Computer grow exponentially more powerful, and programs now do the leg work of thousands of technicians or clerks. CAD changed how we design products, test ideas, and do research. Better quality and lower prices have come with these innovations. In fact, as the price gets lower more people have access to the power of software. Look at the success of new medical products that are improving medical care. CAD has speed up development tremendously. Furthermore the web will be replaced by cloud computing which will increase the amount of data available faster.

Invest in energy businesses that increase productivity of creating energy or conserving energy. One caveat, they must be profitable at a much lower oil prices. Energy will be the next bubble to break. $100 to 120 per barrel is not sustainable.

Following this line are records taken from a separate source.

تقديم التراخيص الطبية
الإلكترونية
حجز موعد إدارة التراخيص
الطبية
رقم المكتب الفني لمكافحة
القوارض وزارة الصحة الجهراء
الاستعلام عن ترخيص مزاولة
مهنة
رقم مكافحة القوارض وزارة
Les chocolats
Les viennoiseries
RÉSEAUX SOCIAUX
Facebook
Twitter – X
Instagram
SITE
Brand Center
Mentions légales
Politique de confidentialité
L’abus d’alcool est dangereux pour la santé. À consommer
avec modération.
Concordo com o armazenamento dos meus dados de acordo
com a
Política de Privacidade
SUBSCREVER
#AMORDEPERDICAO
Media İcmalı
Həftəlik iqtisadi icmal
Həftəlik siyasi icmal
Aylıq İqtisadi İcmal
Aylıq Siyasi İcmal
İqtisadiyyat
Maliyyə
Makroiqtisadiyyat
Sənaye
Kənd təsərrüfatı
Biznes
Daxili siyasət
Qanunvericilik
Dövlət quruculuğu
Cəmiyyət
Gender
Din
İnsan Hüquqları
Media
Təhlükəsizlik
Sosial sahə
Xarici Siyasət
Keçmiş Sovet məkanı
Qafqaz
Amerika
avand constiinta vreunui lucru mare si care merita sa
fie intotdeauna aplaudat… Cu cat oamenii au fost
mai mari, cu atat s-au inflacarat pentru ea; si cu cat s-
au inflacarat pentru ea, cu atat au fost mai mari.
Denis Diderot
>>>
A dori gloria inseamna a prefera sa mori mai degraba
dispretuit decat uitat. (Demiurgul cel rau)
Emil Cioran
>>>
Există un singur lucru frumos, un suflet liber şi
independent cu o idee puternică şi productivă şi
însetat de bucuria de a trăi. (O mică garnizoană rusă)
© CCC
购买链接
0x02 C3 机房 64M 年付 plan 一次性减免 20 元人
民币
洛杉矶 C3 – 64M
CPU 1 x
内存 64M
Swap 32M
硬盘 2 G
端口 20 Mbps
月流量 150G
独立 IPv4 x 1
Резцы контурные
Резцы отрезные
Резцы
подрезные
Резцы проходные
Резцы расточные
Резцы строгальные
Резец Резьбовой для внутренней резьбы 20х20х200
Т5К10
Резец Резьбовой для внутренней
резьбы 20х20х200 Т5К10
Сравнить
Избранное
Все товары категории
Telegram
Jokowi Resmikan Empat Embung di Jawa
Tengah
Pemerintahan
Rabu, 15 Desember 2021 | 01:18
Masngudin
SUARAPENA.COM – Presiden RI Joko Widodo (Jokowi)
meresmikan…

Oil was stuck in the $15 to $20 per barrel range for two decades. A price of $30 dollars per barrel would be reasonable today with normal inflation. The value of the dollar fell about 30% over the last two years, so $20 to $30 per barrel is now $30 to $45 per barrel. Demand will fall at the current high prices, and alternative production methods are cost effective above $30 per barrel. Both will reduce future demand for oil and lower prices. Invest only in energy processes that are cost effective at $30 - $45 per barrel. I expect oil to fall to $60 – $70 per barrel in 2009.

In summary, the future economic growth will be from productivity and innovation. Productivity and Innovation will overcome a few years of low growth or recession. This is where we need to invest for future profits.